◆ About this task ◆
Output should begin at the line holding "Kauppa (176, 239)" and end at the last line of the entries; print those lines verbatim and no others.

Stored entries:
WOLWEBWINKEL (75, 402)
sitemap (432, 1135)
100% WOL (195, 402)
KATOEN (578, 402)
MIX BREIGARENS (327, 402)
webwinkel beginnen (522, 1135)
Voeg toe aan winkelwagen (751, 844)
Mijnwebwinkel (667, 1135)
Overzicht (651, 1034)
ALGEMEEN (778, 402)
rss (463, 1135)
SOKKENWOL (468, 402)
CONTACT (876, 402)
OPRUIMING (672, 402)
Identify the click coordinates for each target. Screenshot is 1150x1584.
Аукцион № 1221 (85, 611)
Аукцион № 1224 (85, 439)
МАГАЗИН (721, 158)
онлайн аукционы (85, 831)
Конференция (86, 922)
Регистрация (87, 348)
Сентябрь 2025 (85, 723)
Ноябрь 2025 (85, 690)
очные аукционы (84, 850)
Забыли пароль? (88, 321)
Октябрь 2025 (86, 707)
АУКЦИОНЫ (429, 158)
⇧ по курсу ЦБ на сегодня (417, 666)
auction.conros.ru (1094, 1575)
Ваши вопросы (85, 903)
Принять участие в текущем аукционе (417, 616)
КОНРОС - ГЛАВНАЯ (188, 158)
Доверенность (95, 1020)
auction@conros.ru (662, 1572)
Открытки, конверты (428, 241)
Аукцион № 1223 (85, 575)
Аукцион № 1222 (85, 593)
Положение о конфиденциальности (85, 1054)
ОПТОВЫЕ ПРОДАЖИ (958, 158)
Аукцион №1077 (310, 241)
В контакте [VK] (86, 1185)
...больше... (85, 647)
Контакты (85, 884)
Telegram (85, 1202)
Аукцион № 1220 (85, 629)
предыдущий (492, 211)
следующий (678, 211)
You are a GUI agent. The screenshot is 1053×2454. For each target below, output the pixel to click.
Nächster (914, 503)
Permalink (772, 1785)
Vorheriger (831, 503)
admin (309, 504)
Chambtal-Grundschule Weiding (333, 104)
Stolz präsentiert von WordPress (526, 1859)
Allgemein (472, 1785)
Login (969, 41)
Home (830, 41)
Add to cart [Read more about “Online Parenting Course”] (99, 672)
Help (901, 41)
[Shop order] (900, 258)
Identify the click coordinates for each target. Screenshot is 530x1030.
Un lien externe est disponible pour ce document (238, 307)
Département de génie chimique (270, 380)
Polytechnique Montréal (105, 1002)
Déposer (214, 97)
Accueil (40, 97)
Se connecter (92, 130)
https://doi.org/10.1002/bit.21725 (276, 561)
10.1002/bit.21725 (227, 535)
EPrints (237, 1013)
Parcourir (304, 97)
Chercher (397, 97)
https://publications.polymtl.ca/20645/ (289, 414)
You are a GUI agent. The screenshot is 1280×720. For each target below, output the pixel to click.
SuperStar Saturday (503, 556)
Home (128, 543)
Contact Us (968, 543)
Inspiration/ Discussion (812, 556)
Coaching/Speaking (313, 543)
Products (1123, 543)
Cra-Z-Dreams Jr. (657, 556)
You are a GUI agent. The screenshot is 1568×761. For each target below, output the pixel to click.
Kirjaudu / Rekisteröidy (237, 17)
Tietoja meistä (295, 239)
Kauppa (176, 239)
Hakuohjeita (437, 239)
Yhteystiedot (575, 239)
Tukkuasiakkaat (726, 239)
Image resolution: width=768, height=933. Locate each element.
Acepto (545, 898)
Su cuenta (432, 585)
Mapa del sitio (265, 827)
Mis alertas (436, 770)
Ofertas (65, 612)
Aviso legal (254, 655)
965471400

◆ Solution to the problem ◆
Kauppa (176, 239)
Hakuohjeita (437, 239)
Yhteystiedot (575, 239)
Tukkuasiakkaat (726, 239)
Image resolution: width=768, height=933. Locate each element.
Acepto (545, 898)
Su cuenta (432, 585)
Mapa del sitio (265, 827)
Mis alertas (436, 770)
Ofertas (65, 612)
Aviso legal (254, 655)
965471400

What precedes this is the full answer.